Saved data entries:
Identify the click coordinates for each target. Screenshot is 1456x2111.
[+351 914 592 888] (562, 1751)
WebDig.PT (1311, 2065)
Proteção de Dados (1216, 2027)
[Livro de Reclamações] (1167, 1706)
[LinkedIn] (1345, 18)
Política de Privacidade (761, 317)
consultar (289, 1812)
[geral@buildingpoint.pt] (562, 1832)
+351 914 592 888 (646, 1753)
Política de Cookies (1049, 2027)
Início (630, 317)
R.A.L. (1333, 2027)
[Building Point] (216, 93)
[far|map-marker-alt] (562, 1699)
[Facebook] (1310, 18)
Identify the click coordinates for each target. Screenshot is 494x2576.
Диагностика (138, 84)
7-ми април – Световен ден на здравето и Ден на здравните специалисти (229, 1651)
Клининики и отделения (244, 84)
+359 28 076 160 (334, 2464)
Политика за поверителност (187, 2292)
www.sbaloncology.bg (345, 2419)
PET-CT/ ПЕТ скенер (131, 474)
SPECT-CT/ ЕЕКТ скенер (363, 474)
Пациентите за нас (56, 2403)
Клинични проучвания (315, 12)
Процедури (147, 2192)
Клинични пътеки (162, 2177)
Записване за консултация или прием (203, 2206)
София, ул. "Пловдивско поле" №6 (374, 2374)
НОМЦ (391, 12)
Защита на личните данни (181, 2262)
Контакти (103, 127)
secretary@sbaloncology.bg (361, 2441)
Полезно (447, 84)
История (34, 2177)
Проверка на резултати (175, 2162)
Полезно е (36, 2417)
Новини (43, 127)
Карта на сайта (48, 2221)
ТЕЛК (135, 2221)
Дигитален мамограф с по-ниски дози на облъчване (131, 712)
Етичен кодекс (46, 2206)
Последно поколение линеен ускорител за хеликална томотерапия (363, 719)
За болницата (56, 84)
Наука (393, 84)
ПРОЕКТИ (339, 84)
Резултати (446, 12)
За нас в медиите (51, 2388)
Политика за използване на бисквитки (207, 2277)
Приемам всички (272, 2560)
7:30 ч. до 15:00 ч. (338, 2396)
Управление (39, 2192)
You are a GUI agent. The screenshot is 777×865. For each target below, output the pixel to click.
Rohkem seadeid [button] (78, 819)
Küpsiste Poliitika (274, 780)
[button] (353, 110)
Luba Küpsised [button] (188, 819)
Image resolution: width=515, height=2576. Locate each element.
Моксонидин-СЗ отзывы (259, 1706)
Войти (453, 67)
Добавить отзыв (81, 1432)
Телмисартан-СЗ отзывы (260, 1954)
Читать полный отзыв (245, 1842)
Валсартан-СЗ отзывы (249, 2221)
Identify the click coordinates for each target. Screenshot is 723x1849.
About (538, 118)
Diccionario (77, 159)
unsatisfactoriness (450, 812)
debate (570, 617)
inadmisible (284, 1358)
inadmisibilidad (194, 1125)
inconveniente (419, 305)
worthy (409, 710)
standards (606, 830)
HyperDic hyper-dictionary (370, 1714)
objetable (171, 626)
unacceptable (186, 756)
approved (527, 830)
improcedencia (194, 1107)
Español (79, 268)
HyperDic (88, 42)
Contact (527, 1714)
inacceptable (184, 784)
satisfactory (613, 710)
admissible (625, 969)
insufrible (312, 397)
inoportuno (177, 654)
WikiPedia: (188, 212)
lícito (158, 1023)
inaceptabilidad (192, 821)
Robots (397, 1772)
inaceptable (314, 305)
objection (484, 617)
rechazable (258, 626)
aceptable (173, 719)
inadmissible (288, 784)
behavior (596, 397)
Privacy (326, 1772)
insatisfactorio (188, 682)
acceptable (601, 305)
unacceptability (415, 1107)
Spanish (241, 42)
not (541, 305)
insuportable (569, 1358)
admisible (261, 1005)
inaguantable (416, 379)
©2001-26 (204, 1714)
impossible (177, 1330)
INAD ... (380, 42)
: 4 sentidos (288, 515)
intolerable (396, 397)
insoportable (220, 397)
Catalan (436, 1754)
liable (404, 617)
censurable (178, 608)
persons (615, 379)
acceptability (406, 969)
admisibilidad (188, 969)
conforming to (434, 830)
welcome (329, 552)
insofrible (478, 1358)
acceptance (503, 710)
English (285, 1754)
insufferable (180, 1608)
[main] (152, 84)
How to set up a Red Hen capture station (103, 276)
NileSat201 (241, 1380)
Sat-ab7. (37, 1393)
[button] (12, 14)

■ WHAT THE TASK ASKS: What you return should be the lines from the start of the data through the line with "consultar (289, 1812)", quoted exactly and nothing more.

■ EXPECTED OUTPUT:
Identify the click coordinates for each target. Screenshot is 1456x2111.
[+351 914 592 888] (562, 1751)
WebDig.PT (1311, 2065)
Proteção de Dados (1216, 2027)
[Livro de Reclamações] (1167, 1706)
[LinkedIn] (1345, 18)
Política de Privacidade (761, 317)
consultar (289, 1812)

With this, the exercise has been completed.